Farag H.K.,National Research Center of Egypt |
Hegab K.H.,National Research Center of Egypt |
Hegab K.H.,Gazan University |
Zein El Abedin S.,National Research Center of Egypt |
Zein El Abedin S.,Clausthal University of Technology
Journal of Materials Science | Year: 2011
Zirconia and mixed zirconia/titania were synthesized in two different ionic liquids, namely, 1-butyl-1-methylpyrrolidinium bis(trifluoromethylsulfonyl) amide ([BMP]TFSA) and 1-ethyl-3-methylimidazolium bis(trifluoromethylsulfonyl) amide ([EMIm]TFSA) using sol-gel methods. The synthesized oxides were characterized by means of X-ray diffraction, scanning electron microscopy with energy dispersive X-ray (SEM-EDX)), thermogravimetric and differential thermal analyses (TGA-DTA).

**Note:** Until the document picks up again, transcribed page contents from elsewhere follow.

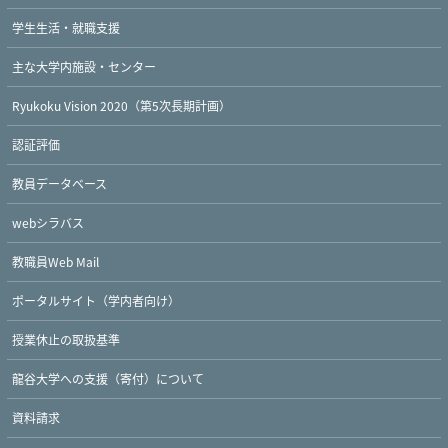
学生生活・就職支援
主な大学内施設・センター
Ryukoku Vision 2020（第5次長期計画）
認証評価
教員データベース
webシラバス
教職員Web Mail
ポータルサイト（学内者向け）
授業休止の取扱基準
龍谷大学への支援（寄付）について
資料請求
Twitter
Facebook
YouTube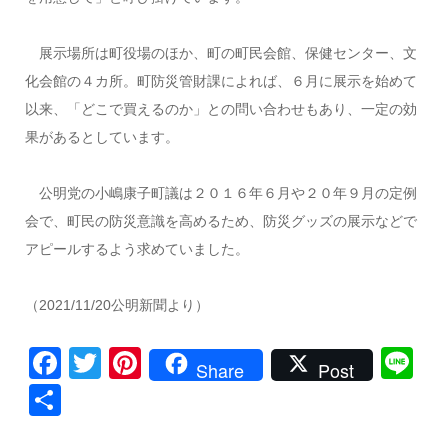
展示場所は町役場のほか、町の町民会館、保健センター、文
化会館の４カ所。町防災管財課によれば、６月に展示を始めて
以来、「どこで買えるのか」との問い合わせもあり、一定の効
果があるとしています。
公明党の小嶋康子町議は２０１６年６月や２０年９月の定例
会で、町民の防災意識を高めるため、防災グッズの展示などで
アピールするよう求めていました。
（2021/11/20公明新聞より）
Facebook
Twitter
Pinterest
Li
Share
Post
共
有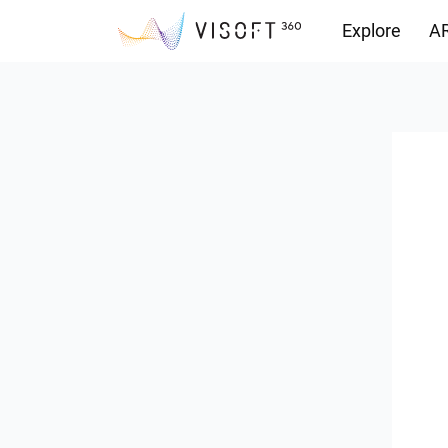
Explore
AR
Yüklemeler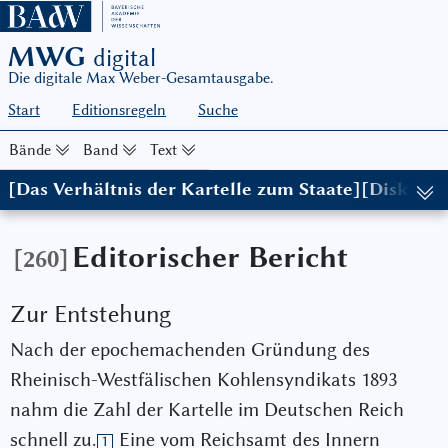
MWG
digital
Die digitale Max Weber-Gesamtausgabe.
Start
Editionsregeln
Suche
Bände
Band
Text
[Das Verhältnis der Kartelle zum Staate][Diskuss
(in: MWG I/8, hg. von Wolfgang Schluchter in Zusammenarbeit mi
Editorischer Bericht
[260]
Zur Entstehung
Nach der epochemachenden Gründung des
Rheinisch-Westfälischen Kohlensyndikats 1893
nahm die Zahl der Kartelle im Deutschen Reich
schnell zu.
Eine vom Reichsamt des Innern
1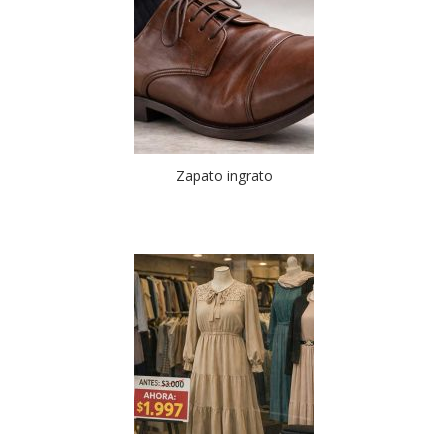
Zapato ingrato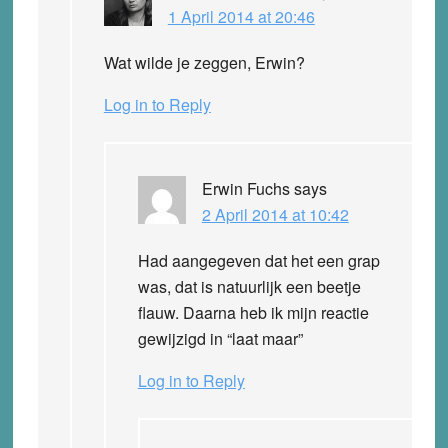
1 April 2014 at 20:46
Wat wilde je zeggen, Erwin?
Log in to Reply
Erwin Fuchs
says
2 April 2014 at 10:42
Had aangegeven dat het een grap
was, dat is natuurlijk een beetje
flauw. Daarna heb ik mijn reactie
gewijzigd in “laat maar”
Log in to Reply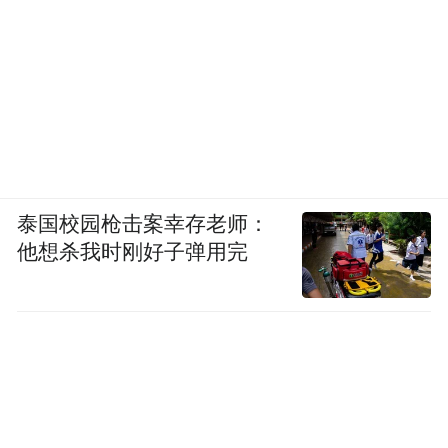
泰国校园枪击案幸存老师：
他想杀我时刚好子弹用完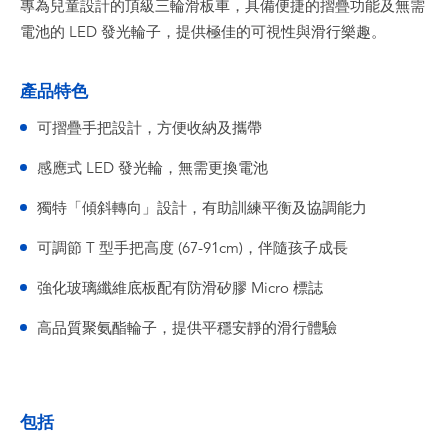
專為兒童設計的頂級三輪滑板車，具備便捷的摺疊功能及無需
電池的 LED 發光輪子，提供極佳的可視性與滑行樂趣。
產品特色
可摺疊手把設計，方便收納及攜帶
感應式 LED 發光輪，無需更換電池
獨特「傾斜轉向」設計，有助訓練平衡及協調能力
可調節 T 型手把高度 (67-91cm)，伴隨孩子成長
強化玻璃纖維底板配有防滑矽膠 Micro 標誌
高品質聚氨酯輪子，提供平穩安靜的滑行體驗
包括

The results show that the as-synthesized ZrO 2 powders obtained either in [BMP]TFSA or in [EMIm]TFSA show amorphous behaviour, and calcination at 500 °C yields t-ZrO 2 which is subject to further phase transformation to m-ZrO 2 at 1000 °C. The type of the ionic liquid influences the morphology of the synthesized zirconia as the sample obtained from [BMP]TFSA showed a porous morphology with very fine particles in the nanometer regime, whereas micro-rods were obtained from [EMIm]TFSA. ZrO 2-TiO 2 nanorods with an average diameter of about 100 nm were synthesized in [EMIm]TFSA. The presence of zirconia in the mixed oxides stabilizes the anatase phase and elevates the temperature at which the phase transformation to rutile occurs. © 2011 Springer Science+Business Media, LLC.